Collected data
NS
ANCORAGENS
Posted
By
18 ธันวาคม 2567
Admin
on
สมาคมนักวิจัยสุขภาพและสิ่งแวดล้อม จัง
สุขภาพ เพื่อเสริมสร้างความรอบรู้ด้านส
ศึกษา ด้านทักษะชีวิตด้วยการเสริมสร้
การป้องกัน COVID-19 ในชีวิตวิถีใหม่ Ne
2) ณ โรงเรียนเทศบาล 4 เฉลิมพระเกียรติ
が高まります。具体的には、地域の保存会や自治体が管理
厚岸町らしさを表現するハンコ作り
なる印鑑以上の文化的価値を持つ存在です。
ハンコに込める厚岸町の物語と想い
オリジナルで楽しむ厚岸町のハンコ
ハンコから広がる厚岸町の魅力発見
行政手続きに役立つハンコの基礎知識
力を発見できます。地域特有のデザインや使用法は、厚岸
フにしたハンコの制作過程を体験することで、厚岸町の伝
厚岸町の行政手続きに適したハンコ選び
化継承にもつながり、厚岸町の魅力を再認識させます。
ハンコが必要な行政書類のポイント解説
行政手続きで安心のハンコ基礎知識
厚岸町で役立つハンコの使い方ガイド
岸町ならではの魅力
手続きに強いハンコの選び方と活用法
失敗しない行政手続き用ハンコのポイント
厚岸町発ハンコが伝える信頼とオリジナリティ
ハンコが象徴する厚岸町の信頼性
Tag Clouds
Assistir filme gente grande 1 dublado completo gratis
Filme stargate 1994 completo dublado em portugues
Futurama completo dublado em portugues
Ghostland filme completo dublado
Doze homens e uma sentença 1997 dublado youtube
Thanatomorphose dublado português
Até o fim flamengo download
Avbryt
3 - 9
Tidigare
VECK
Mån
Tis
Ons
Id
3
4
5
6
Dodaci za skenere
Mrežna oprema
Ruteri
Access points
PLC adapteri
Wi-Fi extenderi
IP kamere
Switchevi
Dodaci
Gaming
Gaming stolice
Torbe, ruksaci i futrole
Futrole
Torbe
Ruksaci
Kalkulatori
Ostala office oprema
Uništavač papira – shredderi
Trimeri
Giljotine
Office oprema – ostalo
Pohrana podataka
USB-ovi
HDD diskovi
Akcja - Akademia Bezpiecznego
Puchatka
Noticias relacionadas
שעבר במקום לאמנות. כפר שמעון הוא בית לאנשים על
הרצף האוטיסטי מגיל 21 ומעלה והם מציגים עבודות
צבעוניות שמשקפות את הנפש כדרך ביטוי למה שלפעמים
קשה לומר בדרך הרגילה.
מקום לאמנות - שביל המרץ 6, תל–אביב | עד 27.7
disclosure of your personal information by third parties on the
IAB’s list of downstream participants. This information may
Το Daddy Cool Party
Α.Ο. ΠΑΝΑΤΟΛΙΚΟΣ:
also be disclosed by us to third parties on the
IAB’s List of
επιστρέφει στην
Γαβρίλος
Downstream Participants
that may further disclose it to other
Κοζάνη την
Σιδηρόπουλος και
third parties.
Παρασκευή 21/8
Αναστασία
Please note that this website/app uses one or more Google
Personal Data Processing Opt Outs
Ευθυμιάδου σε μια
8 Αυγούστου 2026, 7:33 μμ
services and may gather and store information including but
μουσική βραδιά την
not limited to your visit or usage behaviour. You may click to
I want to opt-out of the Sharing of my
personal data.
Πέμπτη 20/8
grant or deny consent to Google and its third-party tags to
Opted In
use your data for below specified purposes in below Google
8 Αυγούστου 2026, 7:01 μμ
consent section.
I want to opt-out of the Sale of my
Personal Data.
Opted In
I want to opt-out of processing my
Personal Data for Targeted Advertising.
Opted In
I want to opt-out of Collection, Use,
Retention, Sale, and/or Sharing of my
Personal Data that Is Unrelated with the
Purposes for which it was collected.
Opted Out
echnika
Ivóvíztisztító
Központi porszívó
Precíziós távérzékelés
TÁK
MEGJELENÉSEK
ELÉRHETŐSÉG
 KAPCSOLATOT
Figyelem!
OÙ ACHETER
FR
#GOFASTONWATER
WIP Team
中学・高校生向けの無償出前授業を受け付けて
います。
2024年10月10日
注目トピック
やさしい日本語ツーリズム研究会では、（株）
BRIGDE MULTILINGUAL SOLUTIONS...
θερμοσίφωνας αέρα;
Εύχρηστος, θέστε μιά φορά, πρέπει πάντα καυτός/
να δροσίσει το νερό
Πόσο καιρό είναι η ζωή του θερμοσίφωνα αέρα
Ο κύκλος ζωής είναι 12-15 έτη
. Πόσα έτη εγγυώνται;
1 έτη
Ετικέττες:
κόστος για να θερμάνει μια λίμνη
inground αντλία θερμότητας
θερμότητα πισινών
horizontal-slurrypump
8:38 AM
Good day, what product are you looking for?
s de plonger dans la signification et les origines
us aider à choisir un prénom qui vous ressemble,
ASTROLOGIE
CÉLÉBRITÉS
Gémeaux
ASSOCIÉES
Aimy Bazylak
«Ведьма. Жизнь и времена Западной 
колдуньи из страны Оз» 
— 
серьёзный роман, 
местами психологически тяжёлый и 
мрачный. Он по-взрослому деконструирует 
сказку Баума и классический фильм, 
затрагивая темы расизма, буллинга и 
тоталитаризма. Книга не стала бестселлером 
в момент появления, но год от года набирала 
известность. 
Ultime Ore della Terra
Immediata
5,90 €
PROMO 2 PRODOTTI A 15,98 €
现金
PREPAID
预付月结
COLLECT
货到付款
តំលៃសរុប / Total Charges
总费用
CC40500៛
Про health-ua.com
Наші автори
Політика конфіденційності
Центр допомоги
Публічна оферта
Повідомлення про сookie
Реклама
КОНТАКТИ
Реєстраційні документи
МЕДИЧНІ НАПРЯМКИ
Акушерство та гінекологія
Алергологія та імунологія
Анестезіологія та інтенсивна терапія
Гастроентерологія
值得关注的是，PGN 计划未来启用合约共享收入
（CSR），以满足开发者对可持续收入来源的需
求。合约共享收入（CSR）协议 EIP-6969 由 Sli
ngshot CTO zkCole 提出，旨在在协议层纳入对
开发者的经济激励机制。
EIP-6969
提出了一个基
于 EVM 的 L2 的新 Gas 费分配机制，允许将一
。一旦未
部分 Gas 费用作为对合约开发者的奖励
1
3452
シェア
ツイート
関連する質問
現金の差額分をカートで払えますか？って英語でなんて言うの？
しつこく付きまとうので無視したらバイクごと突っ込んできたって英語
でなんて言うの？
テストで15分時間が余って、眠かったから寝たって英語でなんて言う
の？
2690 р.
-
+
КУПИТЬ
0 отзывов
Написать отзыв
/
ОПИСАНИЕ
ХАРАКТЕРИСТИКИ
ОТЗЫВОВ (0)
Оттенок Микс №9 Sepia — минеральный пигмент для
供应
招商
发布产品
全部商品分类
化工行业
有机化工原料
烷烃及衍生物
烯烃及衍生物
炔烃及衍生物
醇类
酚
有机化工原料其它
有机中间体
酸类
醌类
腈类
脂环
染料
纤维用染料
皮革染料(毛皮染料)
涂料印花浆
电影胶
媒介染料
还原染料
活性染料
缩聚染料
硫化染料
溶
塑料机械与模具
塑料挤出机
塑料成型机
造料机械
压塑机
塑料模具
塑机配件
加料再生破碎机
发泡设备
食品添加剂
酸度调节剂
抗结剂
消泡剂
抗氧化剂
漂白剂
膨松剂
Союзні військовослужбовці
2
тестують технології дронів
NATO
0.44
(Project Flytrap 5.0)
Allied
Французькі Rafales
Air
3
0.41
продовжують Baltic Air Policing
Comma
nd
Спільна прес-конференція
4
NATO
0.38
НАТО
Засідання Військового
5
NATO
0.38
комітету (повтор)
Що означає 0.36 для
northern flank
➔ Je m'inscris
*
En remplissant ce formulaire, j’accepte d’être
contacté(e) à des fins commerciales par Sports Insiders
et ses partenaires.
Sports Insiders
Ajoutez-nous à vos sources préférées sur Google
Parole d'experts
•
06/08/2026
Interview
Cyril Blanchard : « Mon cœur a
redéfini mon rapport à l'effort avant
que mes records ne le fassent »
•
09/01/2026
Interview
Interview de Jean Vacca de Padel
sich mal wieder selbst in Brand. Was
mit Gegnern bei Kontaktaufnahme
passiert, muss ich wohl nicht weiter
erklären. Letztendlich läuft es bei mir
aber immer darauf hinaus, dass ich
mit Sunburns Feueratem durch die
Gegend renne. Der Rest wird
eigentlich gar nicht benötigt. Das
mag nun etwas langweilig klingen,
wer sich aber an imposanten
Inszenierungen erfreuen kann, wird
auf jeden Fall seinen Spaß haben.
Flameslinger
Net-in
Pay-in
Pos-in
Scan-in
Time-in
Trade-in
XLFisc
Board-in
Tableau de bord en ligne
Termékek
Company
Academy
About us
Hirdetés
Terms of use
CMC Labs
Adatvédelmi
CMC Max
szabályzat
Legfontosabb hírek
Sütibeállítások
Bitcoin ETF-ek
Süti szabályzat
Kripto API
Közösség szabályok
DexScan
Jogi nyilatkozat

What needs to be done:
Output exactly the span of lines beginning at the first line of the records and ending at the line that holds "Σιδηρόπουλος και", inclusive, with no other text.

Written reply:
NS
ANCORAGENS
Posted
By
18 ธันวาคม 2567
Admin
on
สมาคมนักวิจัยสุขภาพและสิ่งแวดล้อม จัง
สุขภาพ เพื่อเสริมสร้างความรอบรู้ด้านส
ศึกษา ด้านทักษะชีวิตด้วยการเสริมสร้
การป้องกัน COVID-19 ในชีวิตวิถีใหม่ Ne
2) ณ โรงเรียนเทศบาล 4 เฉลิมพระเกียรติ
が高まります。具体的には、地域の保存会や自治体が管理
厚岸町らしさを表現するハンコ作り
なる印鑑以上の文化的価値を持つ存在です。
ハンコに込める厚岸町の物語と想い
オリジナルで楽しむ厚岸町のハンコ
ハンコから広がる厚岸町の魅力発見
行政手続きに役立つハンコの基礎知識
力を発見できます。地域特有のデザインや使用法は、厚岸
フにしたハンコの制作過程を体験することで、厚岸町の伝
厚岸町の行政手続きに適したハンコ選び
化継承にもつながり、厚岸町の魅力を再認識させます。
ハンコが必要な行政書類のポイント解説
行政手続きで安心のハンコ基礎知識
厚岸町で役立つハンコの使い方ガイド
岸町ならではの魅力
手続きに強いハンコの選び方と活用法
失敗しない行政手続き用ハンコのポイント
厚岸町発ハンコが伝える信頼とオリジナリティ
ハンコが象徴する厚岸町の信頼性
Tag Clouds
Assistir filme gente grande 1 dublado completo gratis
Filme stargate 1994 completo dublado em portugues
Futurama completo dublado em portugues
Ghostland filme completo dublado
Doze homens e uma sentença 1997 dublado youtube
Thanatomorphose dublado português
Até o fim flamengo download
Avbryt
3 - 9
Tidigare
VECK
Mån
Tis
Ons
Id
3
4
5
6
Dodaci za skenere
Mrežna oprema
Ruteri
Access points
PLC adapteri
Wi-Fi extenderi
IP kamere
Switchevi
Dodaci
Gaming
Gaming stolice
Torbe, ruksaci i futrole
Futrole
Torbe
Ruksaci
Kalkulatori
Ostala office oprema
Uništavač papira – shredderi
Trimeri
Giljotine
Office oprema – ostalo
Pohrana podataka
USB-ovi
HDD diskovi
Akcja - Akademia Bezpiecznego
Puchatka
Noticias relacionadas
שעבר במקום לאמנות. כפר שמעון הוא בית לאנשים על
הרצף האוטיסטי מגיל 21 ומעלה והם מציגים עבודות
צבעוניות שמשקפות את הנפש כדרך ביטוי למה שלפעמים
קשה לומר בדרך הרגילה.
מקום לאמנות - שביל המרץ 6, תל–אביב | עד 27.7
disclosure of your personal information by third parties on the
IAB’s list of downstream participants. This information may
Το Daddy Cool Party
Α.Ο. ΠΑΝΑΤΟΛΙΚΟΣ:
also be disclosed by us to third parties on the
IAB’s List of
επιστρέφει στην
Γαβρίλος
Downstream Participants
that may further disclose it to other
Κοζάνη την
Σιδηρόπουλος και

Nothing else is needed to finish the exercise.